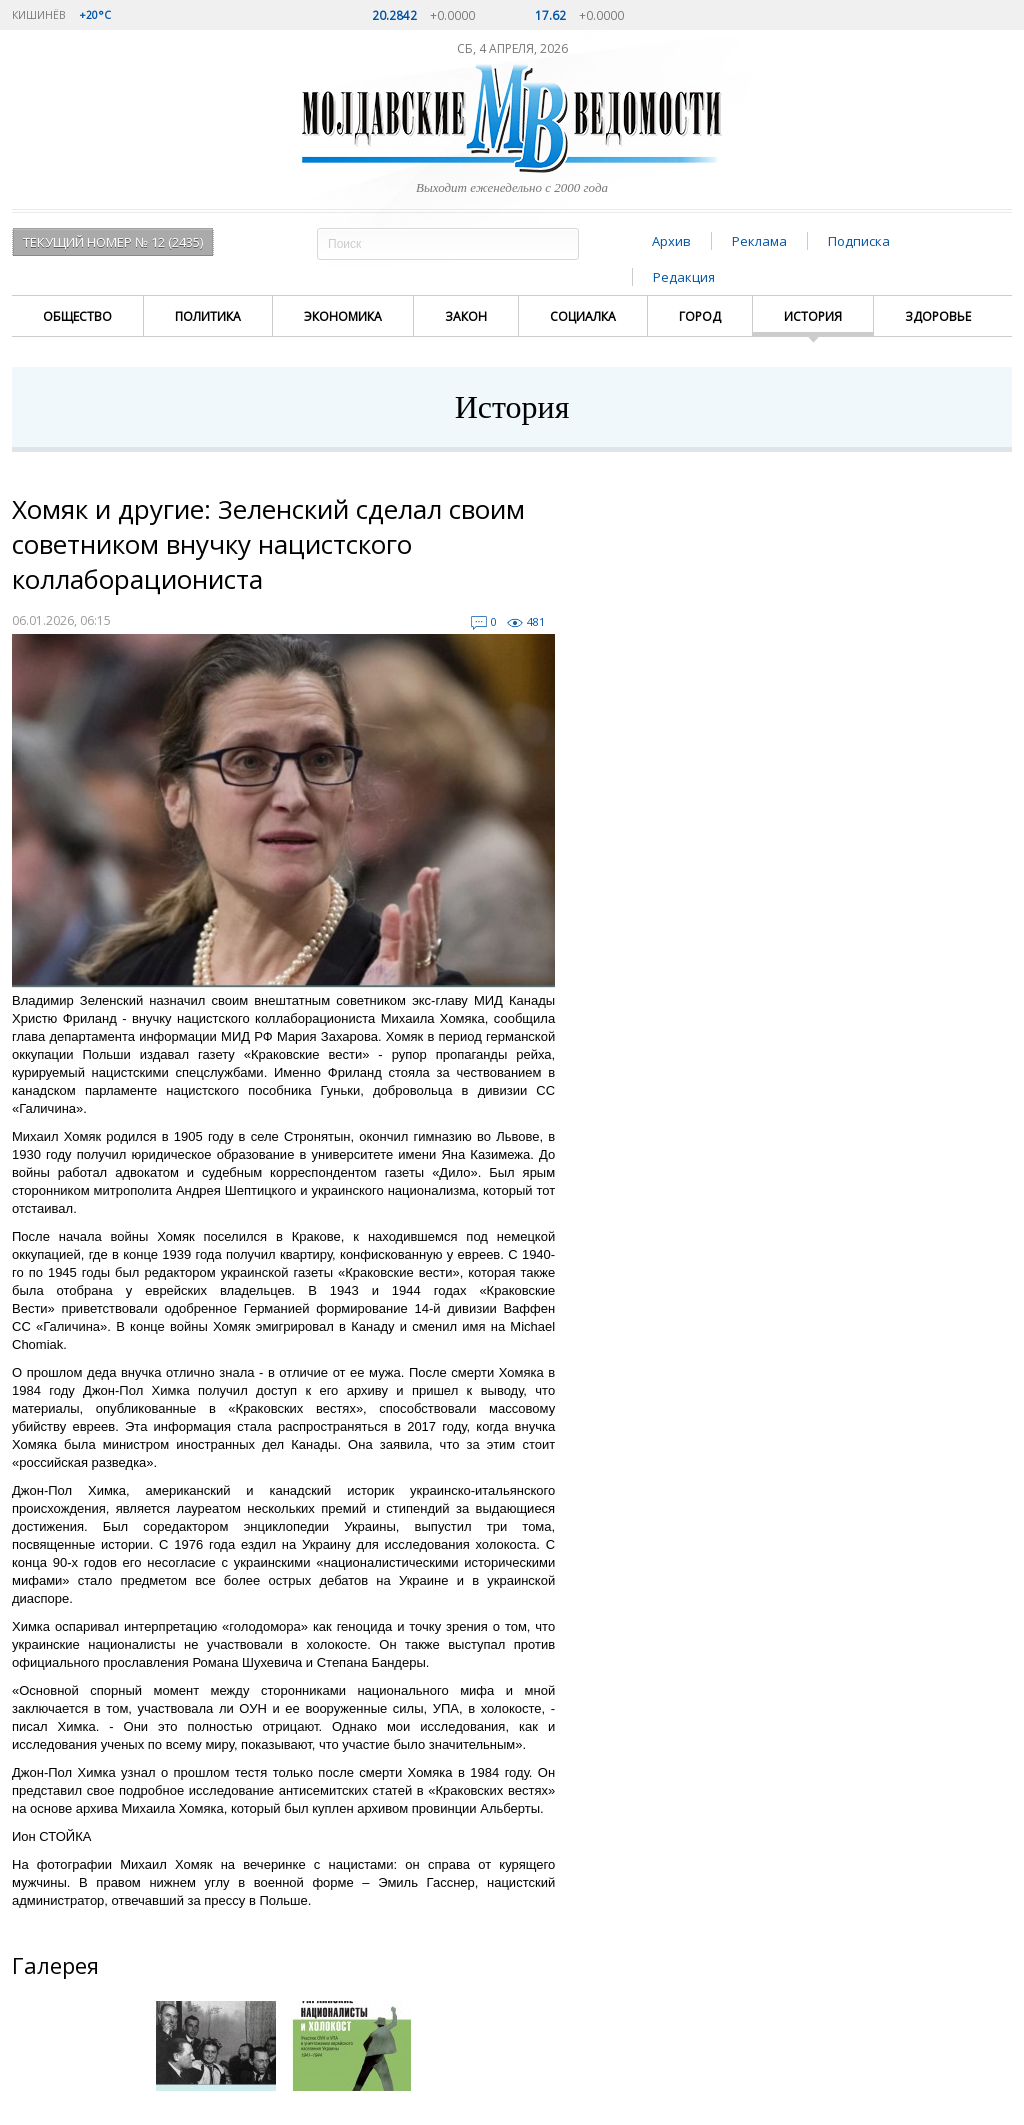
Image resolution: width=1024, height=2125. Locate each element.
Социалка (583, 316)
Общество (77, 316)
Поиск (561, 243)
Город (700, 316)
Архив (671, 241)
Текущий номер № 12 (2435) (113, 242)
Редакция (684, 277)
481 (536, 621)
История (813, 316)
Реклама (759, 241)
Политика (208, 316)
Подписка (859, 241)
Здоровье (938, 316)
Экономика (343, 316)
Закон (466, 316)
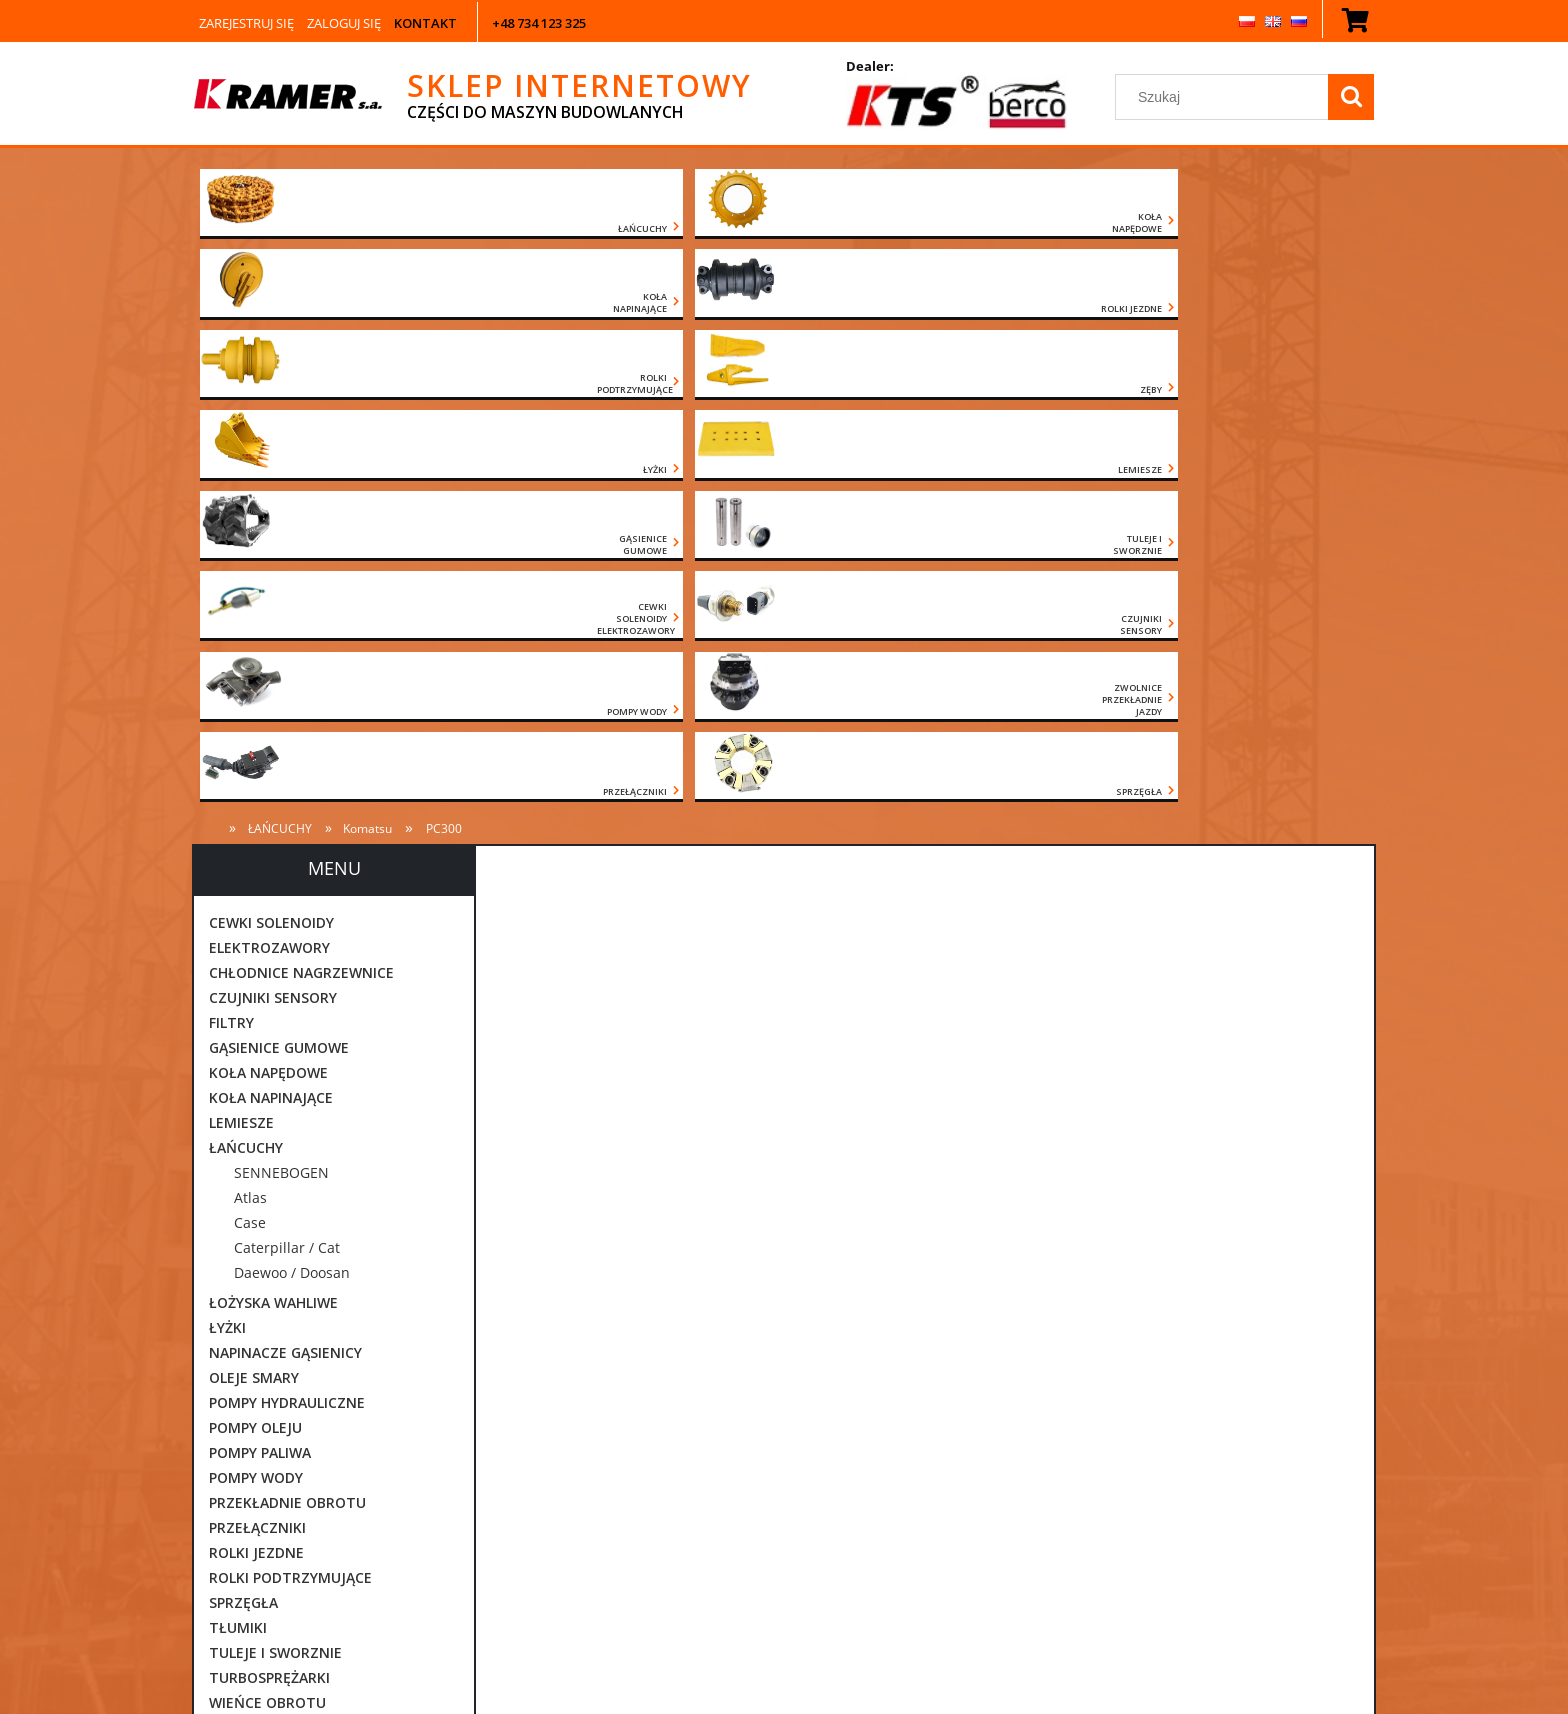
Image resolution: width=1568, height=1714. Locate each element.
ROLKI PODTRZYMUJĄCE (290, 1094)
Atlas (250, 714)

+++

Activity:
Skip all pictures. Write out only the lines from the one containing "Поиск (561, 243)" to the end of the listing above, inclusive, exactly as given.

The answer:
Поиск (561, 243)
Город (700, 316)
Архив (671, 241)
Текущий номер № 12 (2435) (113, 242)
Редакция (684, 277)
481 (536, 621)
История (813, 316)
Реклама (759, 241)
Политика (208, 316)
Подписка (859, 241)
Здоровье (938, 316)
Экономика (343, 316)
Закон (466, 316)
Image resolution: width=1568, height=1714. Locate each element.
ROLKI PODTRZYMUJĄCE (290, 1094)
Atlas (250, 714)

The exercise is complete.